Can anyone point me to models that look like they might actually be useful in moving towards AGI? I feel like I have a basic understanding of the transformer architecture, and multiplying X tokens in a sliding window across a set of static matrices to produce 1 new token does not look like a path to AGI.

Yes, the complex feature extraction is impressive. But are there any models that, I don't know, are more dynamic? Have a working memory? Have a less limited execution path?


The answer is simple: AI systems aren’t just one technique, agent, or even agency — any somewhat anthropomorphic ones will be ensemblematic on an extensive and fundamentally-recursive level. LLMs are a groundbreaking technique that solve the “Frame Problem” by emulating human subconscious generative networks.

To paraphrase an old comment on here: the problem isn’t a chatbot gaining sapience inside a browser window, the problem is when billions of dollars are allocated to a self-administering ensemble of 10,000 GPT agents, each specialized for some task (aka functions). That, plus Wikipedia, Cyc, WolfraAlpha, YouTube, and Google Books at its fingertips.

“General” doesn’t even begin to cover what we’re already capable of, IMO.

See: Marvin Minsky, 1991; https://ojs.aaai.org/aimagazine/index.php/aimagazine/article...


I look at all the advice on prompts and I don't feel like the "Frame Problem" has been solved. It feels like it has shifted into the "Frame Invocation Problem".

And it is this very problem which led me to ask my question about different architectures.

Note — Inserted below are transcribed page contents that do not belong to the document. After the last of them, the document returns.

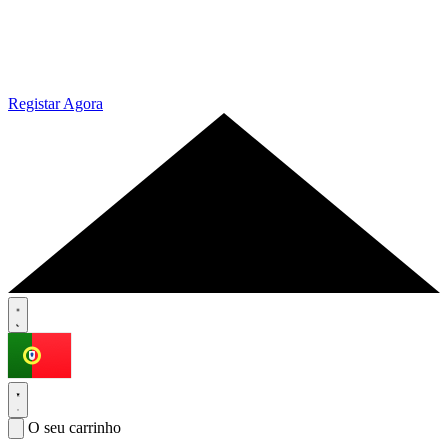
Registar Agora
O seu carrinho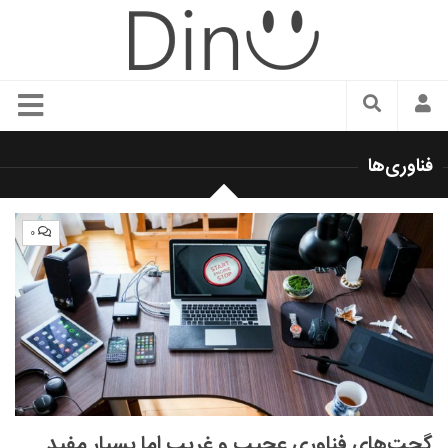
سبک زندگی
فناوری‌ها
دنیای مد
زیبایی و آرایش
۰
شیک پوشی
دکوراسیون و چیدمان
غذا
رستوران گردی
آشپزی
سفر و گردشگری
گجت‌های فناوری عجیب و غریب اما بسیار مفید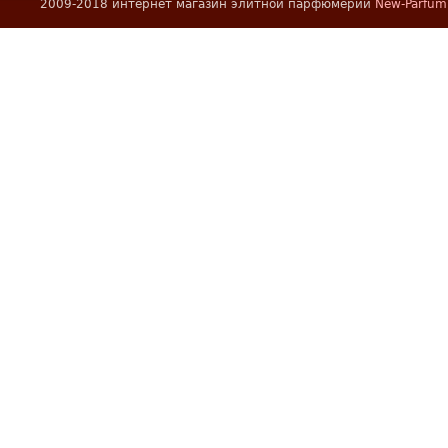
2009-2018 интернет магазин элитной парфюмерии
New-Parfum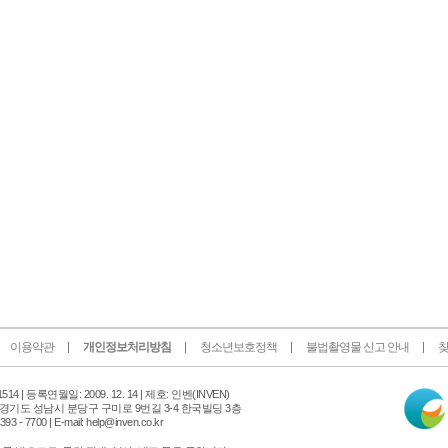
이용약관
개인정보처리방침
청소년보호정책
불법촬영물 신고 안내
찾
인
14 |
등록연월일: 2009. 12. 14 | 제호: 인벤
(INVEN)
터
 경기도 성남시 분당구 구미로 9번길 3-4 한국빌딩 3층
넷
 - 7700 | E-mail: help@inven.co.kr
신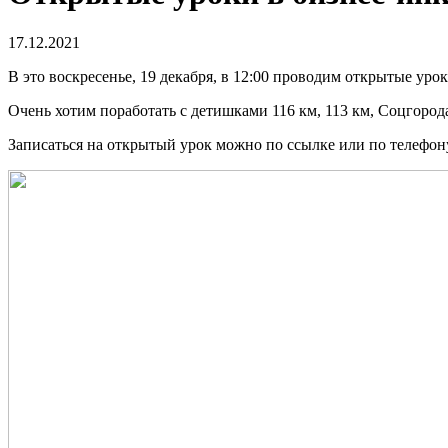
17.12.2021
В это воскресенье, 19 декабря, в 12:00 проводим открытые уроки
Очень хотим поработать с детишками 116 км, 113 км, Соцгоро
Записаться на открытый урок можно по ссылке или по телефон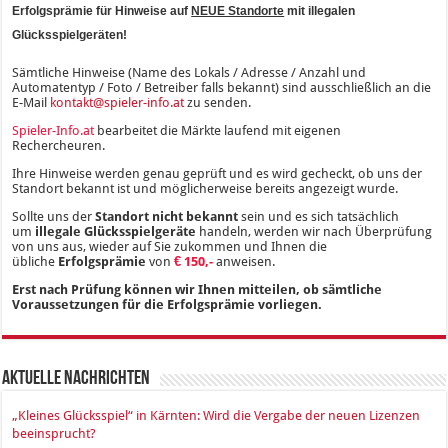
Erfolgsprämie für Hinweise auf
NEUE Standorte
mit illegalen
Glücksspielgeräten!
Sämtliche Hinweise (Name des Lokals / Adresse / Anzahl und
Automatentyp / Foto / Betreiber falls bekannt) sind ausschließlich an die
E-Mail
kontakt@spieler-info.at
zu senden.
Spieler-Info.at
bearbeitet die Märkte laufend mit eigenen
Rechercheuren.
Ihre Hinweise werden genau geprüft und es wird gecheckt, ob uns der
Standort bekannt ist und möglicherweise bereits angezeigt wurde.
Sollte uns der
Standort nicht bekannt
sein und es sich tatsächlich
um
illegale Glücksspielgeräte
handeln, werden wir nach Überprüfung
von uns aus, wieder auf Sie zukommen und Ihnen die
übliche
Erfolgsprämie
von
€ 150,-
anweisen.
Erst nach Prüfung können wir Ihnen mitteilen, ob sämtliche
Voraussetzungen für die Erfolgsprämie vorliegen.
Aktuelle Nachrichten
„Kleines Glücksspiel“ in Kärnten: Wird die Vergabe der neuen Lizenzen
beeinsprucht?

Well said. I’d say the new “problem” is using the word differently though, namely to denote “optimization environment” rather than the original’s sense of “unsolved paradox”


Current models can already argued to have something like working memory by storing information in little-used parts of the tokens. If placeholder tokens are handed to them that they can use as working memory, performance improves.

https://openreview.net/forum?id=2dnO3LLiJ1

https://news.ycombinator.com/item?id=40329675


Look at JEPA and Modulo-LLM.

Also AGI is a poor term to use because we as humans have no notion of what general intelligence is, does GI have morals and ethics, does it make decisions like we do based on executive functioning or does it work more like how ants do?


The answer might just be scale for all we know.


There are sporadic attempts at making things more dynamic, like the Neural Turing Machine. It doesn’t seem to buy much actual power.


xLSTM has a working memory and seems to outperform transformer architectures: https://arxiv.org/abs/2405.04517


Thanks for that. It looks like the kind of thing I'm looking for. I'll give it a read.


Pressing [X] to doubt.

There are many alternatives to the good old transformers: RWKV, Mamba, etc.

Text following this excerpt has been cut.